There is an interesting discussion going on at my library. As others may be doing, we are considering the proper mix between print and online resources. ABA law school accreditation Standard 606 now allows for “a core collection of essential materials through ownership or reliable access.” It’s that last part, “reliable access,” that triggers deep soul searching of what to buy in print or what to buy as an electronic subscription. Tempering the rule are other qualifications that state the core collection should support faculty scholarship and the curriculum, and that a collection that consists of a single format may violate Standard 606.
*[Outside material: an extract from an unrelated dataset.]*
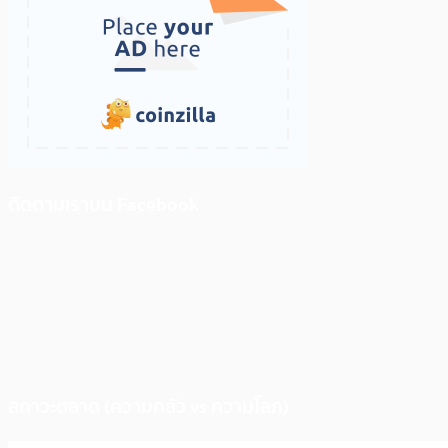
ติดตามเราบน Facebook
สภาวะตลาด (ความกลัว vs ความโลภ)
In this context I’ve recommended that we drop the National Reporter System, ALRs, CJS, multiple state codes, and selected treatises that are online. This may sound radical to some. I know that law schools and libraries are experiencing budget cuts due to lower enrollment. That drives part of the analysis. Another factor that bears thought is what we teach these days. The legal writing program at DePaul started teaching all electronic research. We experienced a drop in library visits as a consequence. No more treasure hunts, no answering the same questions over and over at the reference desk.
I can remember how far we’ve come in electronic access. We used to teach print resources because that’s what the legal market had out there. Now electronic access to case law and other primary sources is ubiquitous. At one time it was viable to teach print because the databases were based on print. Understand the organization of print and the online version would make more sense. That’s not so true anymore. Online database providers no longer think in terms of echoing print other than citation and star paging. Certainly there was a time when case law on Westlaw was organized by reporter. Not anymore. It’s all jurisdictional, and that seems natural now compared to looking for a database containing the Northeastern Reporter.
Look at how citators have changed. There was a time when Shepards online would be no more current than the latest print update. Even the CD-ROM product mirrored print. Now everything is dynamic. I can’t imagine why anyone would want to subscribe to the print edition at this point. We cancelled our print copies years ago. If anything was made easier by online access, Shepards, KeyCite, and citators in general are it. They are more complete, can be filtered, and everything is spelled out instead of interpreting symbols attached to citations.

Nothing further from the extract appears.